### Work task:
Using the data that follows, report how many lines include "stop"; output no other text.
————————
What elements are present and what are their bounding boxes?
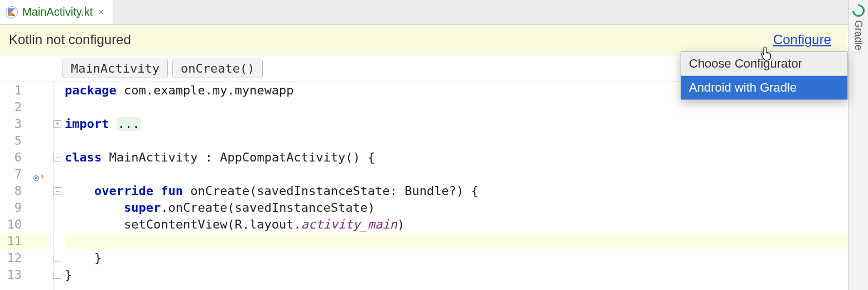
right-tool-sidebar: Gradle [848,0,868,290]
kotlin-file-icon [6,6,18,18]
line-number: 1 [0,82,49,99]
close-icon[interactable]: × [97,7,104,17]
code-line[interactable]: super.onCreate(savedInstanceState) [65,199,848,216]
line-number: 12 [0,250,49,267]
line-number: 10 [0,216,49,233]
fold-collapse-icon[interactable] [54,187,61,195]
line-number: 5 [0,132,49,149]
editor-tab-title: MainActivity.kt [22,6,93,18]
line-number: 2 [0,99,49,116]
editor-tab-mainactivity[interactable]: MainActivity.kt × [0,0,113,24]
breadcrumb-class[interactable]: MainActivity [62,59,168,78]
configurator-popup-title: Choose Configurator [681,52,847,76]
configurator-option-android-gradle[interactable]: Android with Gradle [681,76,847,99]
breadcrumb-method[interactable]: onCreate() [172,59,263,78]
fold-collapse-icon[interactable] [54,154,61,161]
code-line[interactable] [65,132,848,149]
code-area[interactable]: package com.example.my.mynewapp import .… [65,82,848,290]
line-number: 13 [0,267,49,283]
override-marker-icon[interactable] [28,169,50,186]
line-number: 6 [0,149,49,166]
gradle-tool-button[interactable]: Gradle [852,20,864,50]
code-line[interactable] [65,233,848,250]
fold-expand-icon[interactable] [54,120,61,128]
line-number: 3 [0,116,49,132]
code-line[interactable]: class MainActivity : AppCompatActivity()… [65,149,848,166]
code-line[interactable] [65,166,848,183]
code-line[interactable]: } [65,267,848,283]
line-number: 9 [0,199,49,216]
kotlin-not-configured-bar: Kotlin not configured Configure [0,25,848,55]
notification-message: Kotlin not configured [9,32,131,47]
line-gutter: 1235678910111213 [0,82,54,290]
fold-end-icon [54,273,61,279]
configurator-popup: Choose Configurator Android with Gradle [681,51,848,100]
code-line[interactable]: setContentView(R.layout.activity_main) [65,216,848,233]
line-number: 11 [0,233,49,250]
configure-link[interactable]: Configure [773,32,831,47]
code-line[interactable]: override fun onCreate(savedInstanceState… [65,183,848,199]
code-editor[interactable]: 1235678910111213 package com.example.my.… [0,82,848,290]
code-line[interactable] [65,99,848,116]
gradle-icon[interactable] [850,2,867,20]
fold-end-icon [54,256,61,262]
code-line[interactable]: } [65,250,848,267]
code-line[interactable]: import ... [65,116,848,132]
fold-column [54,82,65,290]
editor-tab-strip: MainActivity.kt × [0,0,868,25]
————————
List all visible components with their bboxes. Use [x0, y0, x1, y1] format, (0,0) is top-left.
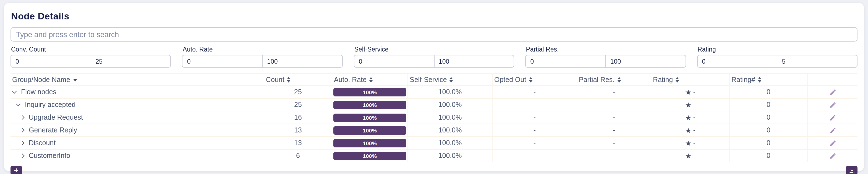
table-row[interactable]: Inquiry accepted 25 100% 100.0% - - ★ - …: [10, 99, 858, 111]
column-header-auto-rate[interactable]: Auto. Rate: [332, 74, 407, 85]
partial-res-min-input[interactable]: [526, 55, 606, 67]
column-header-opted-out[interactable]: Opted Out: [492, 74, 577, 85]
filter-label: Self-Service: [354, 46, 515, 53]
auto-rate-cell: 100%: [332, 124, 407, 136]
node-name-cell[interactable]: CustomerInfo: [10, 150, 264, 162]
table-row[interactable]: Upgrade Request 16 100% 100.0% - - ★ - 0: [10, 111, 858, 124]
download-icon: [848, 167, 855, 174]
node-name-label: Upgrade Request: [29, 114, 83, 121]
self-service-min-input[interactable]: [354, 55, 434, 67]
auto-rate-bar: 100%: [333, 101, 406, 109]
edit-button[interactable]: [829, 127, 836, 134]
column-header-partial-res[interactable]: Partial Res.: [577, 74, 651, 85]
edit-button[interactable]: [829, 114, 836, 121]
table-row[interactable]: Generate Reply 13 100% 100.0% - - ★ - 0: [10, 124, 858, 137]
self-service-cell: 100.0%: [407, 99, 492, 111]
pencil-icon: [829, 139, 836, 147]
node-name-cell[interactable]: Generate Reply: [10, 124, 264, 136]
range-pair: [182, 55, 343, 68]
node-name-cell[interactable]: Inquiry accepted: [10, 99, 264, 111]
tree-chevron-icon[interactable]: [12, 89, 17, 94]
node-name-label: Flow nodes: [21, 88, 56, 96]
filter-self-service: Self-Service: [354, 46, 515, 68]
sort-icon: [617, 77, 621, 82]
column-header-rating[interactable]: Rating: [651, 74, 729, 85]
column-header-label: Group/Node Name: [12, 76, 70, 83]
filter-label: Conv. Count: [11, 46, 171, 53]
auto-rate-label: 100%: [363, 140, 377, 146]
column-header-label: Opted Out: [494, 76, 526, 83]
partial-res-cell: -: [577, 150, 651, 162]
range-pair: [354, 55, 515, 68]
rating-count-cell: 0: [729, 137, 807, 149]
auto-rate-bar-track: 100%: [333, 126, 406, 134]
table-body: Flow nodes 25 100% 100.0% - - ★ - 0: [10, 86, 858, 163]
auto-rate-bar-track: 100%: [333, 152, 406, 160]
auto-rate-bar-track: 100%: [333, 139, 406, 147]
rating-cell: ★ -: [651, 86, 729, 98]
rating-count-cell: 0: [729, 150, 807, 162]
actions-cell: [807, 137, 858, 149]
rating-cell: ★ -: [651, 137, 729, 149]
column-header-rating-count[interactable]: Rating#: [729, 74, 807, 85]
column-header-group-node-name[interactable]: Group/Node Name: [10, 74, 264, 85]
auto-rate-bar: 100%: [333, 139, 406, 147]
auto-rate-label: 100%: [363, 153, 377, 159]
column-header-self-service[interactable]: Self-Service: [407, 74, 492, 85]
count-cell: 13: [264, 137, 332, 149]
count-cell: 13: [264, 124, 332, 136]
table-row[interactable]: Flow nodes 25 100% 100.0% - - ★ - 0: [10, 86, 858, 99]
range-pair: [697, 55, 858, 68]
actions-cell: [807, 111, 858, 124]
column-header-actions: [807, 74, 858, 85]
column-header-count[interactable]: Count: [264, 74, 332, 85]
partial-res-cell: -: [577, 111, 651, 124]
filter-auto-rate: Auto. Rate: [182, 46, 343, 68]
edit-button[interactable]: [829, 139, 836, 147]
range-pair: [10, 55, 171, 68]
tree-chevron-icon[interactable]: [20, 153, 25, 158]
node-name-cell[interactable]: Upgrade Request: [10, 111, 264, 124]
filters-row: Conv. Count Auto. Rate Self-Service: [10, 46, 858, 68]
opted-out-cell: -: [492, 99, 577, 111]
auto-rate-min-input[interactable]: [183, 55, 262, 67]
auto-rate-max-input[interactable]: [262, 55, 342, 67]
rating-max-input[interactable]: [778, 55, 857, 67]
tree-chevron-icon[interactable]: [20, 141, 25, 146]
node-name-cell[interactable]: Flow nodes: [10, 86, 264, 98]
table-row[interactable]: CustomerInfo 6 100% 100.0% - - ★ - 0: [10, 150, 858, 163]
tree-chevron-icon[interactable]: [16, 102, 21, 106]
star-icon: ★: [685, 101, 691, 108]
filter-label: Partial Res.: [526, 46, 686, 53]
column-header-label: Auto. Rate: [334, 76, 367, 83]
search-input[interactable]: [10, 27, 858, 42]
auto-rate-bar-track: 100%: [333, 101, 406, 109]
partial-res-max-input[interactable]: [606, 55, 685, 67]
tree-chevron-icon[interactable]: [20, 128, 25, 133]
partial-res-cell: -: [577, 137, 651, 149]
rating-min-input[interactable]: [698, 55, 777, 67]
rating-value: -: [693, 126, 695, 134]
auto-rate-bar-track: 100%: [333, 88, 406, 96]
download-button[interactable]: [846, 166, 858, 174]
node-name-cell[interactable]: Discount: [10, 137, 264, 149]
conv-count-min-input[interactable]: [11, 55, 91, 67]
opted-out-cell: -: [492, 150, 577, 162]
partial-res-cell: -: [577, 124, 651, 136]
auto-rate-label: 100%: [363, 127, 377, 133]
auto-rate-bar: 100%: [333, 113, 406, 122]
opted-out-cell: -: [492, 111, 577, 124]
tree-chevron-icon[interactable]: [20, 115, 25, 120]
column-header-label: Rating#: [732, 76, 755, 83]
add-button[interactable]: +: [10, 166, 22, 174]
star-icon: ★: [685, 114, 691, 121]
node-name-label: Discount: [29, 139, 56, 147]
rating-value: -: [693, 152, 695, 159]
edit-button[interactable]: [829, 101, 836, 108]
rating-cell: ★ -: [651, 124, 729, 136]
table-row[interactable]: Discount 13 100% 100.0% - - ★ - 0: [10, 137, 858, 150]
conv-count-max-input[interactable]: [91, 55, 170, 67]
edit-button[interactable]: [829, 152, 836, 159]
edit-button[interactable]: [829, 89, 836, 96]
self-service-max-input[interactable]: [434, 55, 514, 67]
————————
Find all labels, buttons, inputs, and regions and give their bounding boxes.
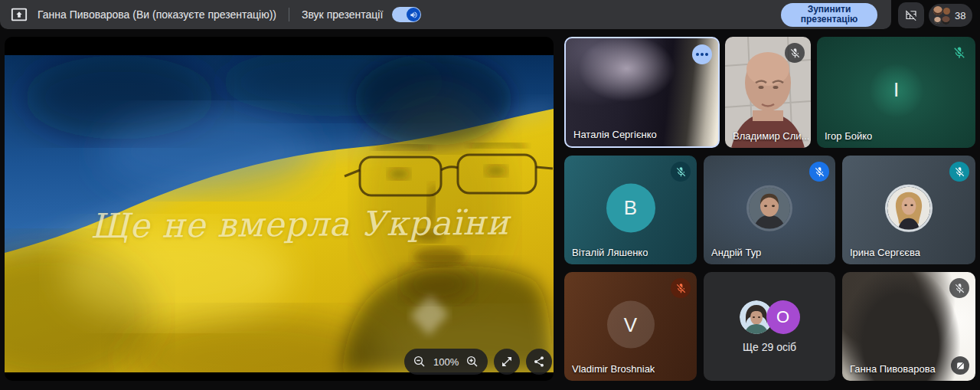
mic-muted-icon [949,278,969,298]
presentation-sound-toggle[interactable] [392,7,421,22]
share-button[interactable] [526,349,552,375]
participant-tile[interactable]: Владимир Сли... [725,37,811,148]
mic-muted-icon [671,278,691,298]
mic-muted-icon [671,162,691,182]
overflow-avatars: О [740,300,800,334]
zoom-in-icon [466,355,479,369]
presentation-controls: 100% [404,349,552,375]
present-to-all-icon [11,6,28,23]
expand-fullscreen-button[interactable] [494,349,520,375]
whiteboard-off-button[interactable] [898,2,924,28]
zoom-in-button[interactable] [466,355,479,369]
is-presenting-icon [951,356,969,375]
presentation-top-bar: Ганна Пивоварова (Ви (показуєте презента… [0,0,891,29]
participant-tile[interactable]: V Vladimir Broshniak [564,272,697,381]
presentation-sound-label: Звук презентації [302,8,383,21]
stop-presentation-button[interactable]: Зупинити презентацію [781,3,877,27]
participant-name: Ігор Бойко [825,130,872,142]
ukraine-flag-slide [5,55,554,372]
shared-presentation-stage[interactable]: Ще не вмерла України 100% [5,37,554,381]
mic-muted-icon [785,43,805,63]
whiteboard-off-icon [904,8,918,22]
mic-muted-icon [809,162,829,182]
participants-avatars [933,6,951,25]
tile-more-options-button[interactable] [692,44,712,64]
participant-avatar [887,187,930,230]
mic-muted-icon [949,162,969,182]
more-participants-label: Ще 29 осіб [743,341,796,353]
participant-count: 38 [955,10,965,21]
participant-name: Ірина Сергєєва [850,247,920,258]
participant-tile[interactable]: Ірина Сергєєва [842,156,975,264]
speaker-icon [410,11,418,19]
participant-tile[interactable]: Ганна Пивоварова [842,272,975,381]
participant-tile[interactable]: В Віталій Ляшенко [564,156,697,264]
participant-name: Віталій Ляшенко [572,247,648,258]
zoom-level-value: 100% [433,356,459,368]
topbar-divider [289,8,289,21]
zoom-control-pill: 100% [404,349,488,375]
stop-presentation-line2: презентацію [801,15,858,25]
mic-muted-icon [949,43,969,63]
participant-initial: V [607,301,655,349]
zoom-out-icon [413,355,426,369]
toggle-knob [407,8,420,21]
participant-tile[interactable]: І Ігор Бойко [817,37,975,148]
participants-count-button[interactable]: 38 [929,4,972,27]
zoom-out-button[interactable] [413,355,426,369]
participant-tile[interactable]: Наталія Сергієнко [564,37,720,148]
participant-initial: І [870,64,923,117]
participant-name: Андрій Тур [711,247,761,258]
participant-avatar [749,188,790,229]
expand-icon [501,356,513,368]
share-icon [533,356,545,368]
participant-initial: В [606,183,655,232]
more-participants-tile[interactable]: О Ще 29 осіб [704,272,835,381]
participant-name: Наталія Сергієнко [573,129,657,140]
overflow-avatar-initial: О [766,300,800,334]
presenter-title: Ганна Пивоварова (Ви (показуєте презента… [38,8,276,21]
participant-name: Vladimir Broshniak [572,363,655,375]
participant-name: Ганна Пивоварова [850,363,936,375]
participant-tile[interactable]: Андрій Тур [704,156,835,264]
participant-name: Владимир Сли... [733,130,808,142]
————————
### Task answer:
2